TASK ITEM: When you reach the line that contains "Одно крыло херувима было в", set down that line and every one after it through the end of the records, exactly as written and with no pictures.

-- RECORDS PROVIDED follows --

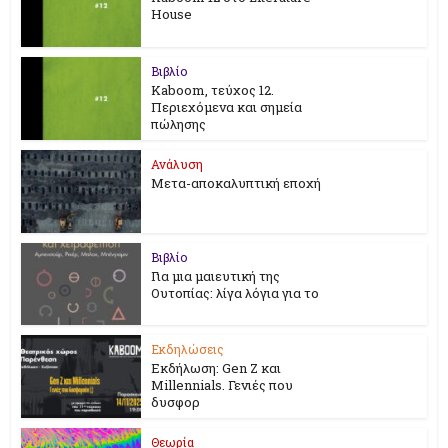
House
Βιβλίο
Kaboom, τεύχος 12.
Περιεχόμενα και σημεία
πώλησης
Ανάλυση
Μετα-αποκαλυπτική εποχή
Βιβλίο
Για μια μαιευτική της
Ουτοπίας: λίγα λόγια για το
Εκδηλώσεις
Εκδήλωση: Gen Z και
Millennials. Γενιές που
δυσφορ
Θεωρία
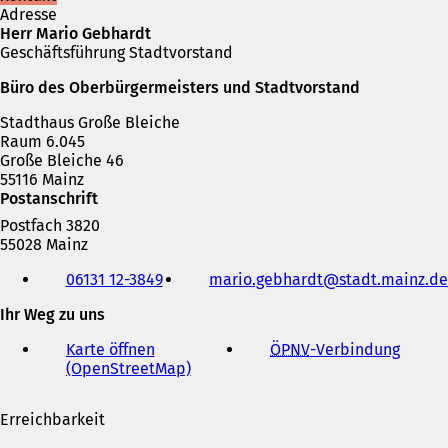
Adresse
Herr Mario Gebhardt
Geschäftsführung Stadtvorstand
Büro des Oberbürgermeisters und Stadtvorstand
Stadthaus Große Bleiche
Raum 6.045
Große Bleiche 46
55116 Mainz
Postanschrift
Postfach 3820
55028 Mainz
Telefon,
06131 12-3849
mario.gebhardt
stadt.mainz
de
Fax
und
Ihr Weg zu uns
E-
Mail-
Karte öffnen
ÖPNV
-Verbindung
(
Adresse
(OpenStreetMap)
(
Ö
Ö
f
f
f
Erreichbarkeit
f
n
n
e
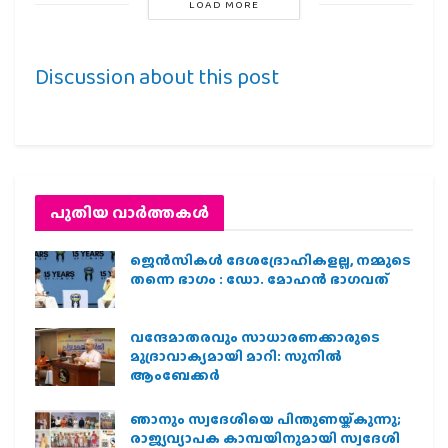
LOAD MORE
Discussion about this post
പുതിയ വാര്‍ത്തകള്‍
ജെന്‍സികള്‍ ദേശദ്രോഹികളല്ല, നമ്മുടെ
തന്നെ ഭാഗം : ഡോ. മോഹന്‍ ഭാഗവത്
വന്ദേമാതരവും സാധാരണക്കാരുടെ
മുദ്രാവാക്യമായി മാറി: സുനിൽ
ആംബേക്കർ
ഞാനും സ്വദേശിയെ പിന്തുണയ്ക്കുന്നു;
രാജ്യവ്യാപക കാമ്പയിനുമായി സ്വദേശി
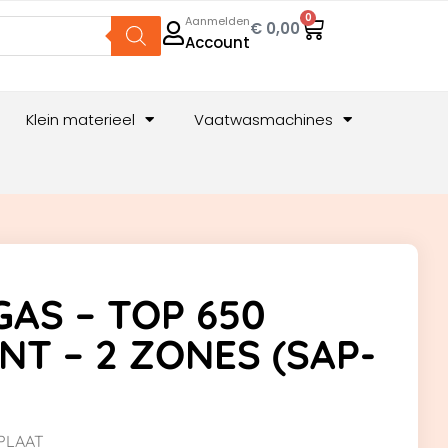
0
Aanmelden
€
0,00
Account
Klein materieel
Vaatwasmachines
AS – TOP 650
T – 2 ZONES (SAP-
PLAAT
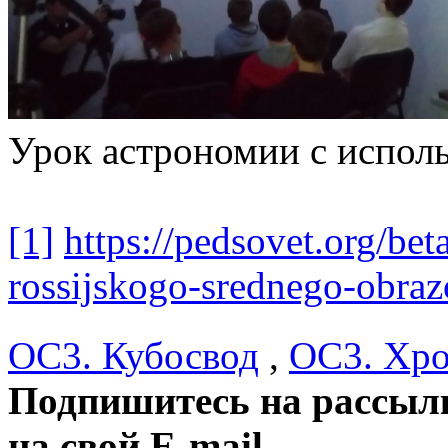
Урок астрономии с испол
[1]
https://pedsovet.org/beta
rossijskogo-srednego-obraz
ОС3. Кубосвод
,
ОС3. Хро
Подпишитесь на рассылк
на свой E-mail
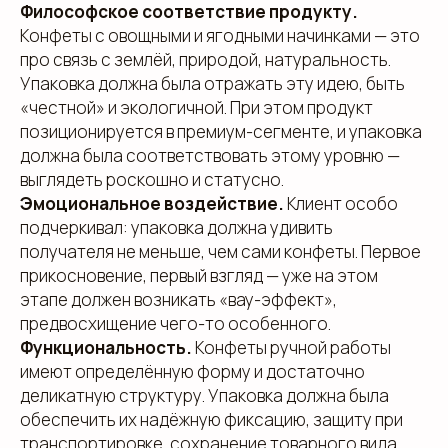
Философское соответствие продукту.
Конфеты с овощными и ягодными начинками — это
про связь с землёй, природой, натуральность.
Упаковка должна была отражать эту идею, быть
«честной» и экологичной. При этом продукт
позиционируется в премиум-сегменте, и упаковка
должна была соответствовать этому уровню —
выглядеть роскошно и статусно.
Эмоциональное воздействие.
Клиент особо
подчеркивал: упаковка должна удивить
получателя не меньше, чем сами конфеты. Первое
прикосновение, первый взгляд — уже на этом
этапе должен возникать «вау-эффект»,
предвосхищение чего-то особенного.
Функциональность.
Конфеты ручной работы
имеют определённую форму и достаточно
деликатную структуру. Упаковка должна была
обеспечить их надёжную фиксацию, защиту при
транспортировке, сохранение товарного вида.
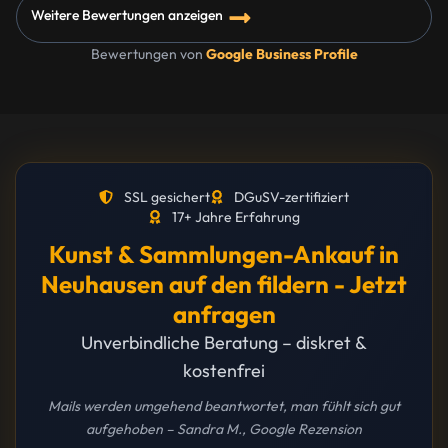
Weitere Bewertungen anzeigen
Bewertungen von
Google Business Profile
SSL gesichert
DGuSV-zertifiziert
17+ Jahre Erfahrung
Kunst & Sammlungen-Ankauf in
Neuhausen auf den fildern - Jetzt
anfragen
Unverbindliche Beratung – diskret &
kostenfrei
Mails werden umgehend beantwortet, man fühlt sich gut
aufgehoben – Sandra M., Google Rezension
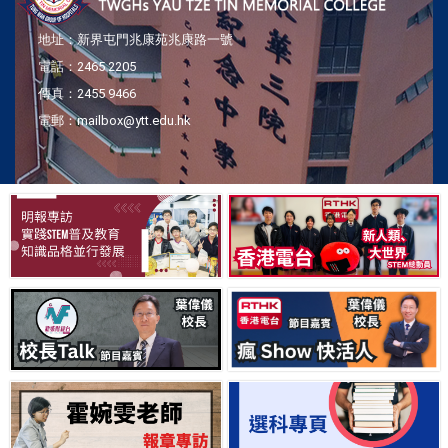
地址：新界屯門兆康苑兆康路一號
電話：2465 2205
傳真：2455 9466
03/07/2026
電郵：mailbox@ytt.edu.hk
東華三院STEM教育卓師工作室「香港
機械人盛會2026 ─ 屹立不倒」
28/05/2026
第七十七屆香港學校朗誦節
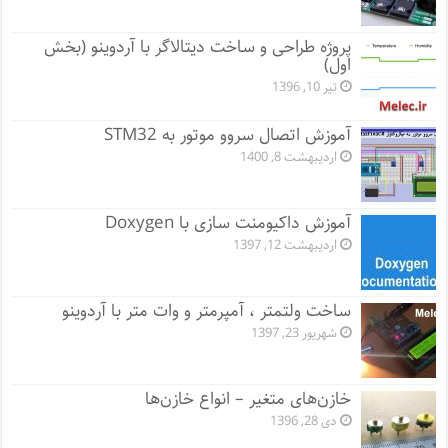
پروژه طراحی و ساخت دیتالاگر با آردوینو (بخش
اول)
تیر 10, 1396
آموزش اتصال سروو موتور به STM32
اردیبهشت 8, 1400
آموزش داکیومنت سازی با Doxygen
اردیبهشت 12, 1397
ساخت ولتمتر ، آمپرمتر و وات متر با آردوینو
شهریور 23, 1397
خازن‌های متغیر – انواع خازن‌ها
دی 28, 1396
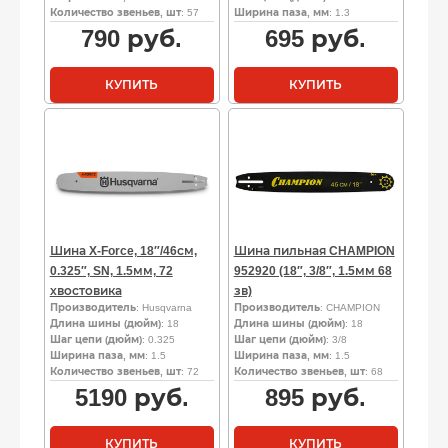
Количество звеньев, шт
: 57
Ширина паза, мм
: 1.3
790
руб.
695
руб.
КУПИТЬ
КУПИТЬ
Шина X-Force, 18″/46см,
Шина пильная CHAMPION
0.325″, SN, 1.5мм, 72
952920 (18″, 3/8″, 1.5мм 68
хвостовика
зв)
Производитель
: Husqvarna
Производитель
: CHAMPION
Длина шины (дюйм)
: 18
Длина шины (дюйм)
: 18
Шаг цепи (дюйм)
: 0.325
Шаг цепи (дюйм)
: 3/8
Ширина паза, мм
: 1.5
Ширина паза, мм
: 1.5
Количество звеньев, шт
: 72
Количество звеньев, шт
: 68
5190
руб.
895
руб.
КУПИТЬ
КУПИТЬ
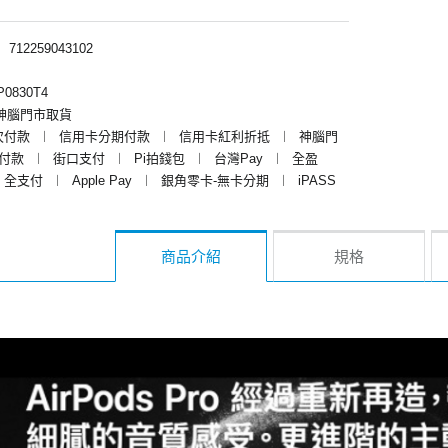
︱
712259043102
0830T4
神腦門市取貨
次付款
︱
信用卡分期付款
︱
信用卡紅利折抵
︱
神腦門
y付款
︱
街口支付
︱
Pi拍錢包
︱
台灣Pay
︱
全盈
全支付
︱
Apple Pay
︱
銀角零卡-無卡分期
︱
iPASS
商品介紹
規格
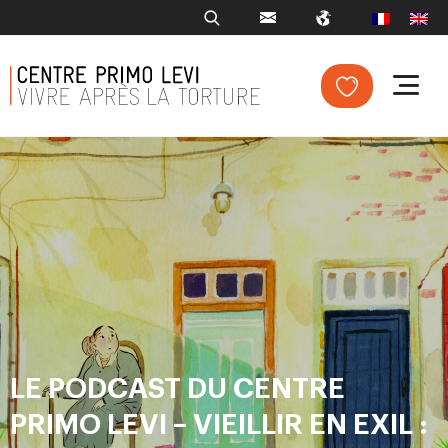
LE PODCAST DU CENTRE
PRIMO LEVI – VIEILLIR EN EXIL :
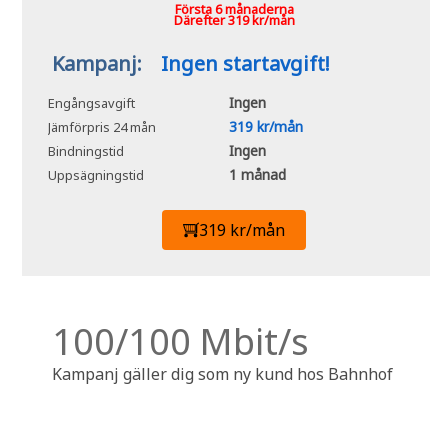
Första 6 månaderna
Därefter 319 kr/mån
Kampanj:
Ingen startavgift!
Ingen
Engångsavgift
319 kr/mån
Jämförpris 24 mån
Ingen
Bindningstid
1 månad
Uppsägningstid
319 kr/mån
100/100 Mbit/s
Kampanj gäller dig som ny kund hos Bahnhof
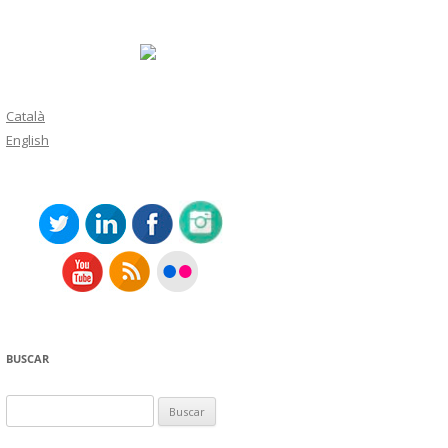
Català
English
BUSCAR
Buscar:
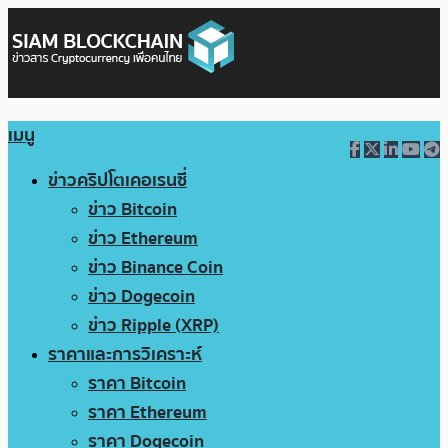
เมนู
ข่าวคริปโตเคอเรนซี่
ข่าว Bitcoin
ข่าว Ethereum
ข่าว Binance Coin
ข่าว Dogecoin
ข่าว Ripple (XRP)
ราคาและการวิเคราะห์
ราคา Bitcoin
ราคา Ethereum
ราคา Dogecoin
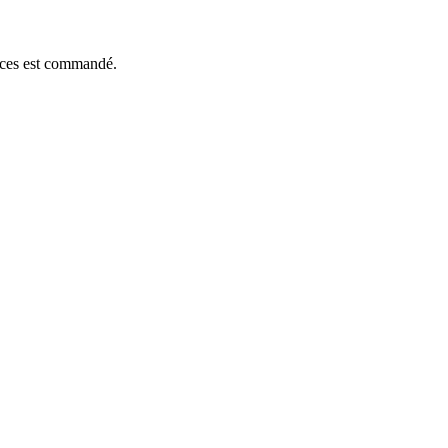
ièces est commandé.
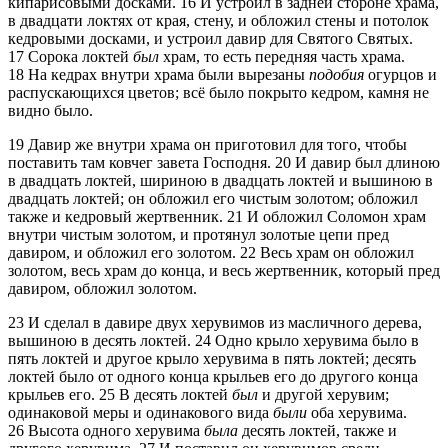
кипарисовыми досками.
16
И устроил в задней стороне храма,
в двадцати локтях от края, стену, и обложил стены и потолок
кедровыми досками, и устроил давир для Святого Святых.
17
Сорока локтей
был
храм, то есть передняя часть храма.
18
На кедрах внутри храма были вырезаны
подобия
огурцов и
распускающихся цветов; всё было покрыто кедром, камня не
видно было.
19
Давир же внутри храма он приготовил для того, чтобы
поставить там ковчег завета Господня.
20
И давир был длиною
в двадцать локтей, шириною в двадцать локтей и вышиною в
двадцать локтей; он обложил его чистым золотом; обложил
также и кедровый жертвенник.
21
И обложил Соломон храм
внутри чистым золотом, и протянул золотые цепи пред
давиром, и обложил его золотом.
22
Весь храм он обложил
золотом, весь храм до конца, и весь жертвенник, который пред
давиром, обложил золотом.
23
И сделал в давире двух херувимов из масличного дерева,
вышиною в десять локтей.
24
Одно крыло херувима было в
пять локтей и другое крыло херувима в пять локтей; десять
локтей было от одного конца крыльев его до другого конца
крыльев его.
25
В десять локтей
был
и другой херувим;
одинаковой меры и одинакового вида
были
оба херувима.
26
Высота одного херувима
была
десять локтей, также и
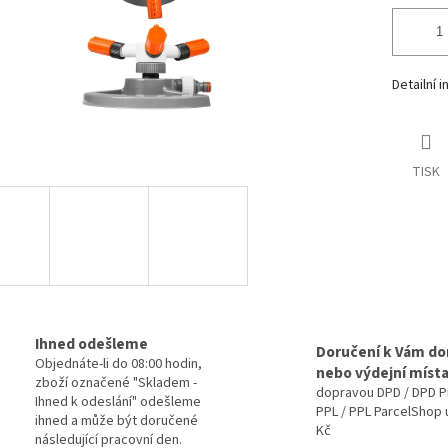
Detailní 
TISK
Ihned odešleme
Doručení k Vám d
Objednáte-li do 08:00 hodin,
nebo výdejní míst
zboží označené "Skladem -
dopravou DPD / DPD P
Ihned k odeslání" odešleme
PPL / PPL ParcelShop 
ihned a může být doručené
Kč
následující pracovní den.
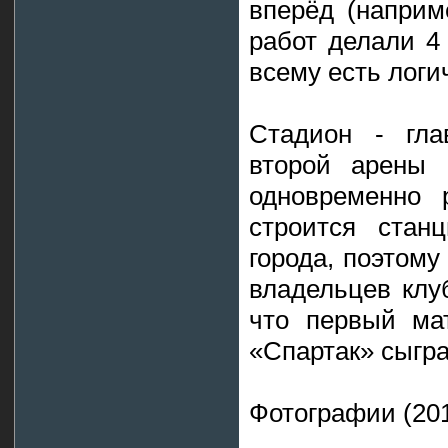
вперёд (наприм
работ делали 4 
всему есть лог
Стадион - гла
второй арены 
одновременно р
строится стан
города, поэтому
владельцев клуб
что первый ма
«Спартак» сыграе
Фотографии (201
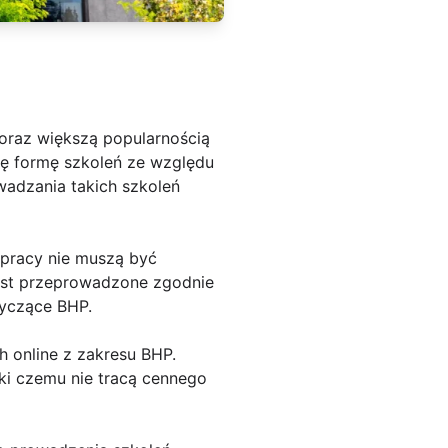
coraz większą popularnością
 tę formę szkoleń ze względu
wadzania takich szkoleń
 pracy nie muszą być
jest przeprowadzone zgodnie
tyczące BHP.
h online z zakresu BHP.
ki czemu nie tracą cennego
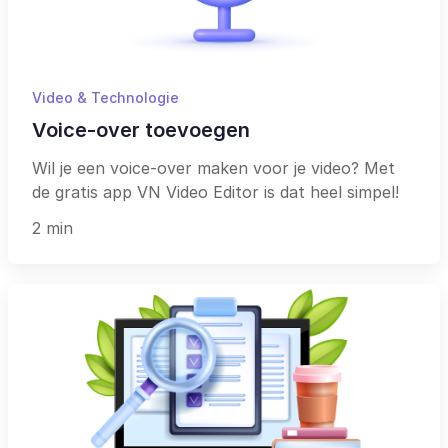
Video & Technologie
Voice-over toevoegen
Wil je een voice-over maken voor je video? Met
de gratis app VN Video Editor is dat heel simpel!
2 min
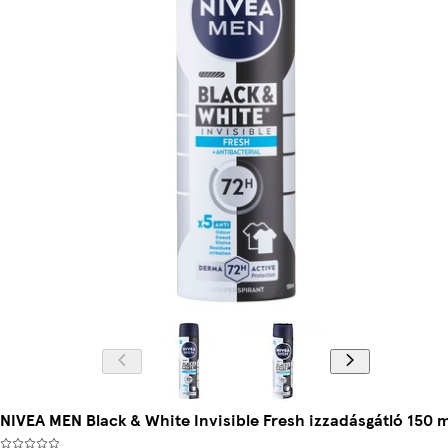
NIVEA MEN Black & White Invisible Fresh izzadásgátló 150 m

-- RECORDS PROVIDED concluded --

RESPONSE TO THE EXERCISE:
Одно крыло херувима было в
пять локтей и другое крыло херувима в пять локтей; десять
локтей было от одного конца крыльев его до другого конца
крыльев его.
25
В десять локтей
был
и другой херувим;
одинаковой меры и одинакового вида
были
оба херувима.
26
Высота одного херувима
была
десять локтей, также и
Detailní 
TISK
Ihned odešleme
Doručení k Vám d
Objednáte-li do 08:00 hodin,
nebo výdejní míst
zboží označené "Skladem -
dopravou DPD / DPD P
Ihned k odeslání" odešleme
PPL / PPL ParcelShop 
ihned a může být doručené
Kč
následující pracovní den.
вперёд (наприм
работ делали 4 
всему есть лог
Стадион - гла
второй арены 
одновременно р
строится стан
города, поэтому
владельцев клуб
что первый ма
«Спартак» сыграе
Фотографии (201
coraz większą popularnością
 tę formę szkoleń ze względu
wadzania takich szkoleń
 pracy nie muszą być
jest przeprowadzone zgodnie
tyczące BHP.
h online z zakresu BHP.
ki czemu nie tracą cennego
Video & Technologie
Voice-over toevoegen
Wil je een voice-over maken voor je video? Met
de gratis app VN Video Editor is dat heel simpel!
2 min
NIVEA MEN Black & White Invisible Fresh izzadásgátló 150 m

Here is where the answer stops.